# What the exercise asks
Word for word, restate every line of the material.

----

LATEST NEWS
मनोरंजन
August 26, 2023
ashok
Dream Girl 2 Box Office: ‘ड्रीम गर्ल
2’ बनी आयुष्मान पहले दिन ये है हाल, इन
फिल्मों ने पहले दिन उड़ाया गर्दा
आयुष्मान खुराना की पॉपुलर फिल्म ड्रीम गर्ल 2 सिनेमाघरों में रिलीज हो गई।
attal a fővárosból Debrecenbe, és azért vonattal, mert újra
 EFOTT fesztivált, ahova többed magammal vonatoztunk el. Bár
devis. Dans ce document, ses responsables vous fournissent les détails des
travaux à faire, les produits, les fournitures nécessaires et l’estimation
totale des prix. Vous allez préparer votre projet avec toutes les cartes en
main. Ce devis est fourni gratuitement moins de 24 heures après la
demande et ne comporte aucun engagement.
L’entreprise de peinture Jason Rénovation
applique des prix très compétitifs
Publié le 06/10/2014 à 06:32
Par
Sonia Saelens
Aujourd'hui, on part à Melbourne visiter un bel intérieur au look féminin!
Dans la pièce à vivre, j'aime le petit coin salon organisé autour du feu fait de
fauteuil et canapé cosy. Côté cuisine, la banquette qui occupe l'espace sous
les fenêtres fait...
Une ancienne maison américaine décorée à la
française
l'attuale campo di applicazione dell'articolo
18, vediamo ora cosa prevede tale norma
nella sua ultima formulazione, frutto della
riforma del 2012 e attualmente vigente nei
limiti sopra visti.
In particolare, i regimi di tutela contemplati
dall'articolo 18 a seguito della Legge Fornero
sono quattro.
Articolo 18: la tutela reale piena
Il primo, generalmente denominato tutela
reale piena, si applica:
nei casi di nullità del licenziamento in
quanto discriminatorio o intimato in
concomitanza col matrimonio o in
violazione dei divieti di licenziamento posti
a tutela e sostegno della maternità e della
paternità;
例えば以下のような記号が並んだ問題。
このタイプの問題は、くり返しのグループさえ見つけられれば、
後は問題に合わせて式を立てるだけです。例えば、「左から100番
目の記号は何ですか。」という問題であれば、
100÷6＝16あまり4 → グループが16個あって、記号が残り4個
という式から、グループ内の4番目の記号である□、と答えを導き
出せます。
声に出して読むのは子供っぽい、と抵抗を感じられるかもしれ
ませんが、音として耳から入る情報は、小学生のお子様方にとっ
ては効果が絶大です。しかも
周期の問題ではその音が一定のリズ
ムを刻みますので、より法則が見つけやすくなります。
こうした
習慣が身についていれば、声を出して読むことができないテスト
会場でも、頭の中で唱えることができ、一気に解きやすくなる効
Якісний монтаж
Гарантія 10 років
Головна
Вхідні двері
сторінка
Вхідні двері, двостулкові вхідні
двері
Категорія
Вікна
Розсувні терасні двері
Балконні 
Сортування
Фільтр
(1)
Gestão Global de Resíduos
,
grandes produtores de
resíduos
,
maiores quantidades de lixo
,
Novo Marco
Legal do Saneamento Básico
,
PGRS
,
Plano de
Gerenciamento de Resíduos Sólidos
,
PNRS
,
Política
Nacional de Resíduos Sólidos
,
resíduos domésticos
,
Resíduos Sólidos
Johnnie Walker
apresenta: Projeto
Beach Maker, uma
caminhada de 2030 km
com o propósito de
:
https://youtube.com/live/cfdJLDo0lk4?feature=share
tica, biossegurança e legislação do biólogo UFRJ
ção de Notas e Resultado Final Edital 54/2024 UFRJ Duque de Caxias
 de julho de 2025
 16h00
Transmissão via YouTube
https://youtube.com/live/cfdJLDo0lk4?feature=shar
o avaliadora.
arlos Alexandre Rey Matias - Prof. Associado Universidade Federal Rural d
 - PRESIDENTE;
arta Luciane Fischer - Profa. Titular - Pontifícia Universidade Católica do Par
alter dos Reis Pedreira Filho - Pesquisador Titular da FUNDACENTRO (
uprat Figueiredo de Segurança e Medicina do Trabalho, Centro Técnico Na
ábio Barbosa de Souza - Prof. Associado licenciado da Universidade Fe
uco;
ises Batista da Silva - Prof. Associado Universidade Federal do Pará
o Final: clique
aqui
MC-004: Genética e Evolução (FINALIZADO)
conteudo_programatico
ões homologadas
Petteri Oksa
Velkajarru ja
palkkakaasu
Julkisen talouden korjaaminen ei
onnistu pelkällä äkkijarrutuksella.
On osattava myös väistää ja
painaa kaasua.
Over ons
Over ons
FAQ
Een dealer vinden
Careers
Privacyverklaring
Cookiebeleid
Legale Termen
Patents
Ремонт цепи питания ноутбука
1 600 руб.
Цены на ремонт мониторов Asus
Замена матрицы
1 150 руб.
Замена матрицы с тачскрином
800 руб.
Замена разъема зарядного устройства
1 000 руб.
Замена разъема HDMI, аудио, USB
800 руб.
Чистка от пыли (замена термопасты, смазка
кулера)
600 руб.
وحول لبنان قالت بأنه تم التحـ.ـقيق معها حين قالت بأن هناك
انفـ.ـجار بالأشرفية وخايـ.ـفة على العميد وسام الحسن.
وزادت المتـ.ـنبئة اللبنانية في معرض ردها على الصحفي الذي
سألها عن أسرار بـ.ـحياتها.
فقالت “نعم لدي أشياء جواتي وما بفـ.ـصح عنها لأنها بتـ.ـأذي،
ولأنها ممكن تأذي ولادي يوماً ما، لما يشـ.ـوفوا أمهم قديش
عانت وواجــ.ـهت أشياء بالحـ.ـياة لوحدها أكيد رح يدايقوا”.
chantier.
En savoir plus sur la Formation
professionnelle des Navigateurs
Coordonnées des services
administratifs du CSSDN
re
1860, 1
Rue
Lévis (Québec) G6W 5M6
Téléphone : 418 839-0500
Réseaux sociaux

----

# Completed exercise
LATEST NEWS
मनोरंजन
August 26, 2023
ashok
Dream Girl 2 Box Office: ‘ड्रीम गर्ल
2’ बनी आयुष्मान पहले दिन ये है हाल, इन
फिल्मों ने पहले दिन उड़ाया गर्दा
आयुष्मान खुराना की पॉपुलर फिल्म ड्रीम गर्ल 2 सिनेमाघरों में रिलीज हो गई।
attal a fővárosból Debrecenbe, és azért vonattal, mert újra
 EFOTT fesztivált, ahova többed magammal vonatoztunk el. Bár
devis. Dans ce document, ses responsables vous fournissent les détails des
travaux à faire, les produits, les fournitures nécessaires et l’estimation
totale des prix. Vous allez préparer votre projet avec toutes les cartes en
main. Ce devis est fourni gratuitement moins de 24 heures après la
demande et ne comporte aucun engagement.
L’entreprise de peinture Jason Rénovation
applique des prix très compétitifs
Publié le 06/10/2014 à 06:32
Par
Sonia Saelens
Aujourd'hui, on part à Melbourne visiter un bel intérieur au look féminin!
Dans la pièce à vivre, j'aime le petit coin salon organisé autour du feu fait de
fauteuil et canapé cosy. Côté cuisine, la banquette qui occupe l'espace sous
les fenêtres fait...
Une ancienne maison américaine décorée à la
française
l'attuale campo di applicazione dell'articolo
18, vediamo ora cosa prevede tale norma
nella sua ultima formulazione, frutto della
riforma del 2012 e attualmente vigente nei
limiti sopra visti.
In particolare, i regimi di tutela contemplati
dall'articolo 18 a seguito della Legge Fornero
sono quattro.
Articolo 18: la tutela reale piena
Il primo, generalmente denominato tutela
reale piena, si applica:
nei casi di nullità del licenziamento in
quanto discriminatorio o intimato in
concomitanza col matrimonio o in
violazione dei divieti di licenziamento posti
a tutela e sostegno della maternità e della
paternità;
例えば以下のような記号が並んだ問題。
このタイプの問題は、くり返しのグループさえ見つけられれば、
後は問題に合わせて式を立てるだけです。例えば、「左から100番
目の記号は何ですか。」という問題であれば、
100÷6＝16あまり4 → グループが16個あって、記号が残り4個
という式から、グループ内の4番目の記号である□、と答えを導き
出せます。
声に出して読むのは子供っぽい、と抵抗を感じられるかもしれ
ませんが、音として耳から入る情報は、小学生のお子様方にとっ
ては効果が絶大です。しかも
周期の問題ではその音が一定のリズ
ムを刻みますので、より法則が見つけやすくなります。
こうした
習慣が身についていれば、声を出して読むことができないテスト
会場でも、頭の中で唱えることができ、一気に解きやすくなる効
Якісний монтаж
Гарантія 10 років
Головна
Вхідні двері
сторінка
Вхідні двері, двостулкові вхідні
двері
Категорія
Вікна
Розсувні терасні двері
Балконні 
Сортування
Фільтр
(1)
Gestão Global de Resíduos
,
grandes produtores de
resíduos
,
maiores quantidades de lixo
,
Novo Marco
Legal do Saneamento Básico
,
PGRS
,
Plano de
Gerenciamento de Resíduos Sólidos
,
PNRS
,
Política
Nacional de Resíduos Sólidos
,
resíduos domésticos
,
Resíduos Sólidos
Johnnie Walker
apresenta: Projeto
Beach Maker, uma
caminhada de 2030 km
com o propósito de
:
https://youtube.com/live/cfdJLDo0lk4?feature=share
tica, biossegurança e legislação do biólogo UFRJ
ção de Notas e Resultado Final Edital 54/2024 UFRJ Duque de Caxias
 de julho de 2025
 16h00
Transmissão via YouTube
https://youtube.com/live/cfdJLDo0lk4?feature=shar
o avaliadora.
arlos Alexandre Rey Matias - Prof. Associado Universidade Federal Rural d
 - PRESIDENTE;
arta Luciane Fischer - Profa. Titular - Pontifícia Universidade Católica do Par
alter dos Reis Pedreira Filho - Pesquisador Titular da FUNDACENTRO (
uprat Figueiredo de Segurança e Medicina do Trabalho, Centro Técnico Na
ábio Barbosa de Souza - Prof. Associado licenciado da Universidade Fe
uco;
ises Batista da Silva - Prof. Associado Universidade Federal do Pará
o Final: clique
aqui
MC-004: Genética e Evolução (FINALIZADO)
conteudo_programatico
ões homologadas
Petteri Oksa
Velkajarru ja
palkkakaasu
Julkisen talouden korjaaminen ei
onnistu pelkällä äkkijarrutuksella.
On osattava myös väistää ja
painaa kaasua.
Over ons
Over ons
FAQ
Een dealer vinden
Careers
Privacyverklaring
Cookiebeleid
Legale Termen
Patents
Ремонт цепи питания ноутбука
1 600 руб.
Цены на ремонт мониторов Asus
Замена матрицы
1 150 руб.
Замена матрицы с тачскрином
800 руб.
Замена разъема зарядного устройства
1 000 руб.
Замена разъема HDMI, аудио, USB
800 руб.
Чистка от пыли (замена термопасты, смазка
кулера)
600 руб.
وحول لبنان قالت بأنه تم التحـ.ـقيق معها حين قالت بأن هناك
انفـ.ـجار بالأشرفية وخايـ.ـفة على العميد وسام الحسن.
وزادت المتـ.ـنبئة اللبنانية في معرض ردها على الصحفي الذي
سألها عن أسرار بـ.ـحياتها.
فقالت “نعم لدي أشياء جواتي وما بفـ.ـصح عنها لأنها بتـ.ـأذي،
ولأنها ممكن تأذي ولادي يوماً ما، لما يشـ.ـوفوا أمهم قديش
عانت وواجــ.ـهت أشياء بالحـ.ـياة لوحدها أكيد رح يدايقوا”.
chantier.
En savoir plus sur la Formation
professionnelle des Navigateurs
Coordonnées des services
administratifs du CSSDN
re
1860, 1
Rue
Lévis (Québec) G6W 5M6
Téléphone : 418 839-0500
Réseaux sociaux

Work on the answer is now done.